If you’re looking for peace, quiet, buckets of fresh air and wilderness, Finland is a match made in Heaven for you.

Needless to say, the people of Finland are very much in tune with their natural habitat, Finland being a country in which people skip work, i.e. they actually leave their offices for going foraging for mushrooms in the forest. And I am not talking about “that” kind of mushrooms like in Alice in Wonderland, but what the hobbits-es in Lord of the Rings were eating, right?


The culture of Finland was spawned and shaped by the perpetual and historic war between Russia and Sweden, their close neighbors, which left enclaves like Karelia, Ostrobothnia or Aland being heavy influenced by Russian or Swedish culture.

Even the Finn language is a weird thing in itself, being more close to Hungarian than any other Nordic language. Indeed, Finns are a peculiar people.

For most travelers, the honey trap while visiting the country is Helsinki, the main city and also the capital of Finland.

Helsinki is a very friendly place, a surprisingly small historic city, filled with crowded markets, old churches, stone wharfs and tidy public squares.

Basically, if you want to imbibe into the Finnish culture and spirit, there’s no other place like Helsinki, especially if you choose to visit it in midsummer, when you can enjoy the magic spectacle of the light nights.

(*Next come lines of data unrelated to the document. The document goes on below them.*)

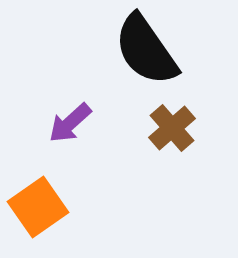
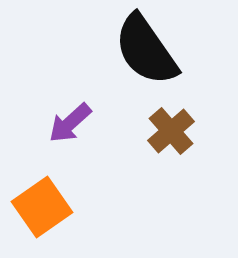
brown cross: moved 1 px left, 3 px down
orange square: moved 4 px right
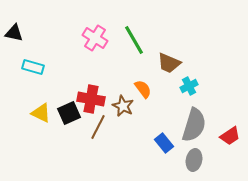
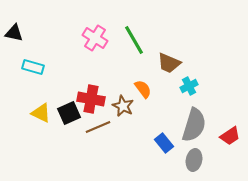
brown line: rotated 40 degrees clockwise
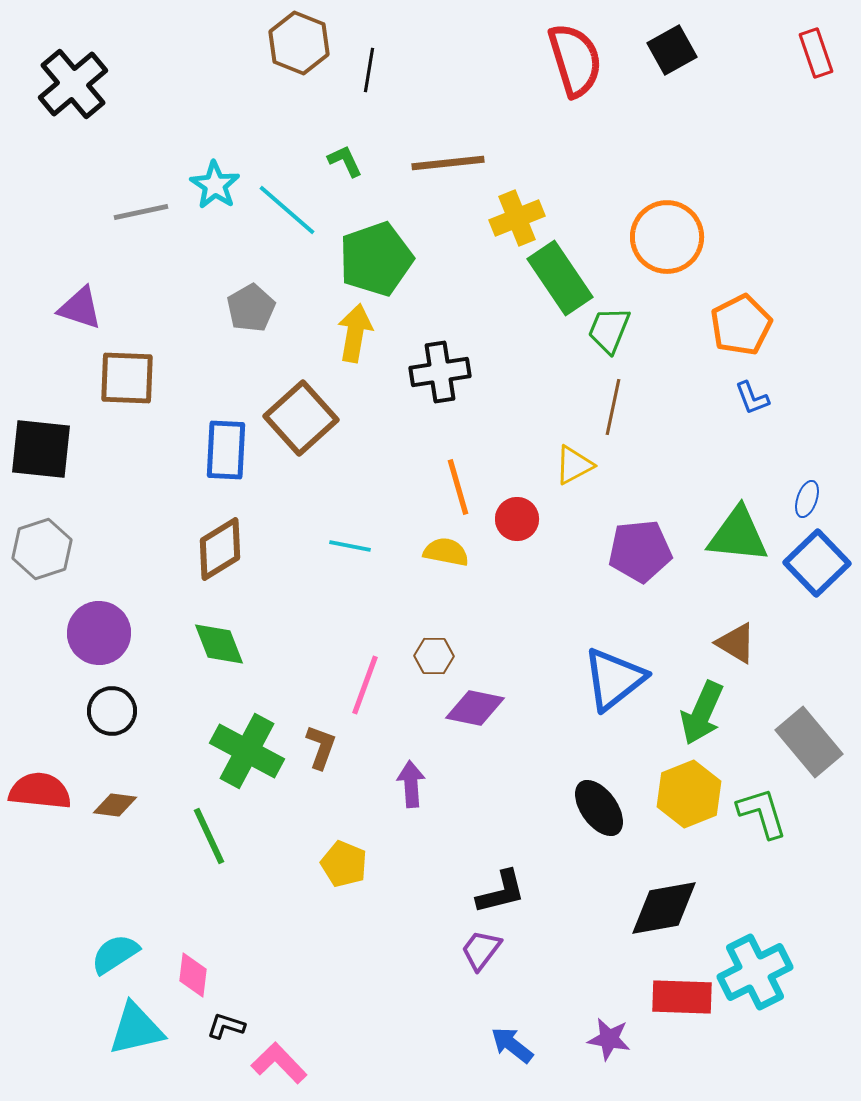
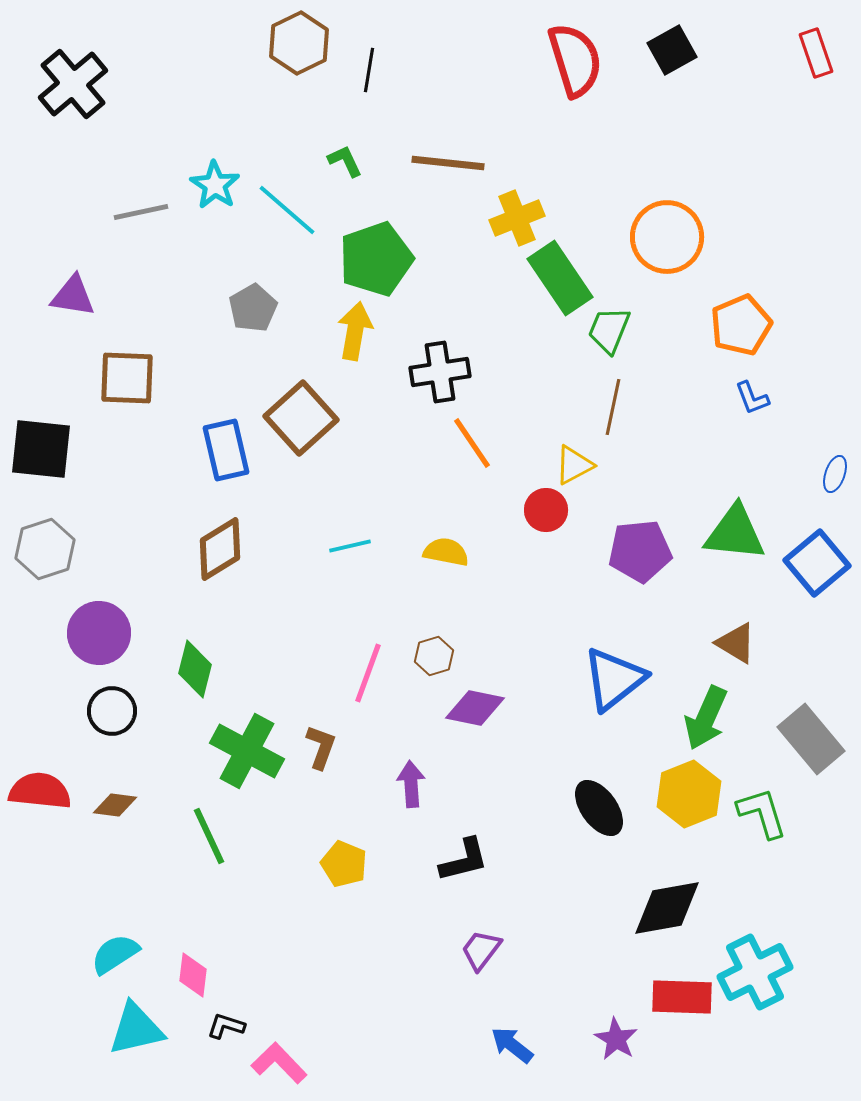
brown hexagon at (299, 43): rotated 12 degrees clockwise
brown line at (448, 163): rotated 12 degrees clockwise
purple triangle at (80, 308): moved 7 px left, 12 px up; rotated 9 degrees counterclockwise
gray pentagon at (251, 308): moved 2 px right
orange pentagon at (741, 325): rotated 4 degrees clockwise
yellow arrow at (355, 333): moved 2 px up
blue rectangle at (226, 450): rotated 16 degrees counterclockwise
orange line at (458, 487): moved 14 px right, 44 px up; rotated 18 degrees counterclockwise
blue ellipse at (807, 499): moved 28 px right, 25 px up
red circle at (517, 519): moved 29 px right, 9 px up
green triangle at (738, 535): moved 3 px left, 2 px up
cyan line at (350, 546): rotated 24 degrees counterclockwise
gray hexagon at (42, 549): moved 3 px right
blue square at (817, 563): rotated 4 degrees clockwise
green diamond at (219, 644): moved 24 px left, 25 px down; rotated 36 degrees clockwise
brown hexagon at (434, 656): rotated 18 degrees counterclockwise
pink line at (365, 685): moved 3 px right, 12 px up
green arrow at (702, 713): moved 4 px right, 5 px down
gray rectangle at (809, 742): moved 2 px right, 3 px up
black L-shape at (501, 892): moved 37 px left, 32 px up
black diamond at (664, 908): moved 3 px right
purple star at (609, 1039): moved 7 px right; rotated 21 degrees clockwise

More than a third of Finland’s territory represents protected national parks, providing the intrepid traveler an incredible-once in a life time opportunity to spot wild life, like reindeer, birds and bears thriving in their natural habitat.

Almost ten percent of Finland is covered by water and, check this out: almost seventy percent of Finland is covered by forests, meaning that if you’re seeking epic natural adventures, i.e. you’re a mountain biker or a die hard trekker, Finland will feel like the Middle Earth .

Also, while in Finland you can enjoy skiing, fishing, dog sledding, visiting Santa’s home-town and lots of water-sports.

As you can easily imagine, Finland is a hard country which spawned hard and brave people, hence sisu is an integral part of the Finnish character. And yes, sisu means hardiness.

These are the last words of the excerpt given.